Since the beginning (qubes 4.0), I would have occasional system crashes that I thought was a graphics card hardware problem.
Eventually It’s changed from a full lockup to a “abrupt logout” (while working on the computer (I.E. not screensaver/lockscreen)).
I started suspecting dom0 memory, so I increased dom0 memory multiple times, each time it took longer before it crashed or did a “abrupt logout”. dom0 is now up to 16 Gigs with the following grub line:
GRUB_CMDLINE_XEN_DEFAULT="console=none dom0_mem=min:16024M dom0_mem=max:16096M ucode=scan smt=off gnttab_max_frames=4048 gnttab_max_maptrack_frames=8096"

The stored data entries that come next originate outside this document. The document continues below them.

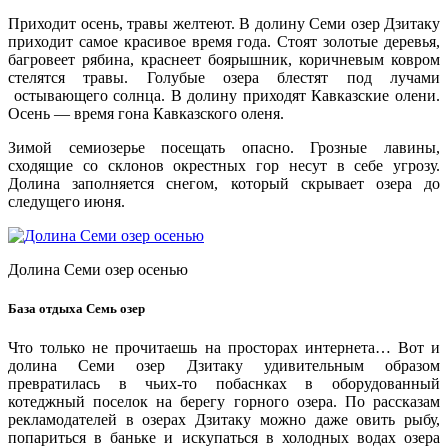
Приходит осень, травы желтеют. В долину Семи озер Дзитаку
приходит самое красивое время года. Стоят золотые деревья,
багровеет рябина, краснеет боярышник, коричневым ковром
стелятся травы. Голубые озера блестят под лучами
остывающего солнца. В долину приходят Кавказские олени.
Осень — время гона Кавказского оленя.
Зимой семиозерье посещать опасно. Грозные лавины,
сходящие со склонов окрестных гор несут в себе угрозу.
Долина заполняется снегом, который скрывает озера до
следущего июня.
Долина Семи озер осенью
База отдыха Семь озер
Что только не прочитаешь на просторах интернета… Вот и
долина Семи озер Дзитаку удивительным образом
превратилась в чьих-то побаснках в оборудованный
котеджный поселок на берегу горного озера. По рассказам
рекламодателей в озерах Дзитаку можно даже овить рыбу,
попариться в баньке и искупаться в холодных водах озера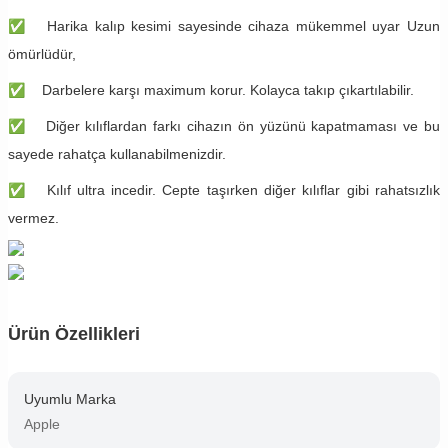
✅
Harika kalıp kesimi sayesinde cihaza mükemmel uyar Uzun
ömürlüdür,
✅
Darbelere karşı maximum korur. Kolayca takıp çıkartılabilir.
✅
Diğer kılıflardan farkı cihazın ön yüzünü kapatmaması ve bu
sayede rahatça kullanabilmenizdir.
✅
Kılıf ultra incedir. Cepte taşırken diğer kılıflar gibi rahatsızlık
vermez.
Ürün Özellikleri
Uyumlu Marka
Apple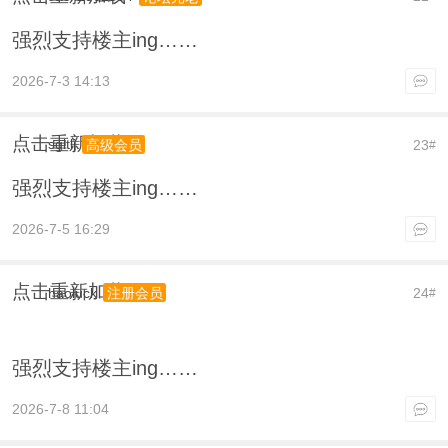
强烈支持楼主ing……
2026-7-3 14:13
点击重新加载
sgltlj
23
高级会员
#
强烈支持楼主ing……
2026-7-5 16:29
点击重新加载
haoluck
24
注册会员
#
强烈支持楼主ing……
2026-7-8 11:04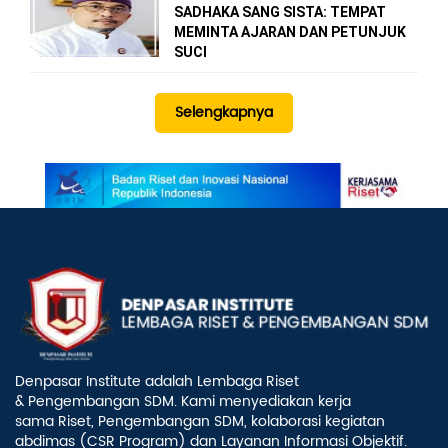
SADHAKA SANG SISTA: TEMPAT
MEMINTA AJARAN DAN PETUNJUK
SUCI
Selengkapnya
Denpasar Institute adalah Lembaga Riset
& Pengembangan SDM. Kami menyediakan kerja
sama Riset, Pengembangan SDM, kolaborasi kegiatan
abdimas (CSR Program) dan Layanan Informasi Objektif.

This last time i got a abrupt logout, I found things in dmesg. Here are highlights:
[Tue Oct 17 13:37:04 2023] Tasks state (memory values in pages):
[Tue Oct 17 13:37:04 2023] [ pid ] uid tgid total_vm rss pgtables_bytes swapents oom_score_adj name
...
[Tue Oct 17 13:37:04 2023] [ 9706] 0 9706 1730338 31992 4812800 0 0 Xorg
...
[Tue Oct 17 13:37:04 2023] [ 11459] 1000 11459 2133108 9083 458752 0 0 pulseaudio
...
there were 31 pacat-simple-vc’s running. 2 examples:
[Tue Oct 17 13:37:04 2023] [ 11767] 1000 11767 85475 942 81920 0 0 pacat-simple-vc
[Tue Oct 17 13:37:04 2023] [ 11852] 1000 11852 85475 745 81920 0 0 pacat-simple-vc
Finally getting to:
[Tue Oct 17 13:37:04 2023] oom-kill:constraint=CONSTRAINT_NONE,nodemask=(null),cpuset=/,mems_allowed=0,global_oom,task_memcg=/system.slice/lightdm.service,task=Xorg,pid=9706,uid=0
[Tue Oct 17 13:37:04 2023] Out of memory: Killed process 9706 (Xorg) total-vm:6921352kB, anon-rss:101324kB, file-rss:248kB, shmem-rss:26312kB, UID:0 pgtables:4700kB oom_score_adj:0
[Tue Oct 17 13:37:56 2023] {1}[Hardware Error]: Hardware error from APEI Generic Hardware Error Source: 0
[Tue Oct 17 13:37:56 2023] {1}[Hardware Error]: It has been corrected by h/w and requires no further action
Killing Xorg would obviously cause a abrupt log out . (note: The hardware error started 52 seconds later, so was probably somehow caused by killing Xorg suddenly.)
I’m now trying to figure out how much memory Xorg was taking up when it was killed. Unfortunately, when I try searching for what those columns mean, and then try to use that information, the results never make sense.
I’m assuming that most all the memory 16 gigs allocated to dom0 is being consumed when the oom-killer kicks in
One thing I heard was “multiply the numbers by 4096”, which means for Xorg the total_vm was 6.7 gigs, and the rss was 249 megs. 6.7 gigs sounds reasonable until you add up the total_vm of all the processes, which gives 59.5 Gigabytes, instead of 16.
So then I think maybe total_vm isnt the real number (the vm probably stands for “virtual memory”), maybe rss is the real number of how much memory is being taken up, but it’s only 249 megs and the total rss for all processes is only 0.9 Gigs, far short of the 16 Gigs.
Can anyone tell me how to determine what process is consuming so much memory that the oom-killer is kicking in?